Your salary is what you live on. Everything else is a bonus. As a salaried
engineer I have received basically every 'extra' there is. Cash bonus. Equity
bonus. Options. Restricted Stock Units. Overtime pay by the hour (seriously!)

In all cases I do not plan to get that money. I don't use it to pay rent or a
mortgage. I don't use it to buy clothes or food. You might argue that is a
luxury, but honestly if you can't afford your lifestyle _without_ the bonus,
then what happens when there are bad times and you don't get the bonus?

I set this up so explicitly that I have a separate bank account for that money
and when a bonus comes in it gets transferred away from the day to day
account. This years vacation is paid for with last years bonus.

------
crabasa
One mistake I see people make quite often is failing to adequately research
the reputation of a prospective employer and their executives. I've seen
people accept offers because the option grant was marginally better at company
A than company B.

There are so many things that can effect the outcome of an employee with
options (subsequent funding rounds, liquidation preference, if and how the
exit happens) that it often boils down to whether or not you believe you will
be treated fairly.

------
shubhamjain
One thing I wish to know is whether it is possible to negotiate the terms so
you have preference of liquidating some of your shares when company raises a
round. Surely, the possibility of an IPO or an acquisition might be uncertain
but another funding round seems a very plausible event.

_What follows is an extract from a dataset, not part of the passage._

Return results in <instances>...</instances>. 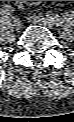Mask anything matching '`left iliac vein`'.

One company, Atlassian, did raise one round solely to allow employees to vest
their shares but I am not sure how common this is in Silicon Valley's Tech
Culture.

------
amichal
I've been through this before (15 years ago). As a "first engineer" as well. I
was fully-vested in a fair deal. The start-up had been acquired outright by a
large private co which gave a nice real world known valuation for the company
and the new owners were entering a pre-IPO quiet period (we were told it would
happen with few months). Exercising my options would net a 7 figure stake for
at a cost of about six-months salary. I hadn't understood all the options
complexities at the start but learned fast about this time thinking of selling
some. Engineer #2 got a loan in order to exercise their similar options and
got totally screwed as things slowly imploded. I never did exercise them
thankfully. In another case my options as a early engineer (again fair enough
terms) ended up actually worth actual money after a few rounds of dilution and
conversions and sales ultimately to a public company. However it was a few K
worth after 5 years of work on paper it had been variously valued up to high
six figures. I know now that options are, as someone said elsewhere in the
comments, "a variable odds lottery ticket".

------
slyall
I've currently got around 60 days to exercise some options with a company. But
I have not been told how many shares there are out there or anything about the
company finances so I have no way to judge how much they might be worth even
in the best case.

In the end though the amount that I can buy is so low that even if they are
worth 10x what I'm paying for them it is not worth the paperwork and trouble.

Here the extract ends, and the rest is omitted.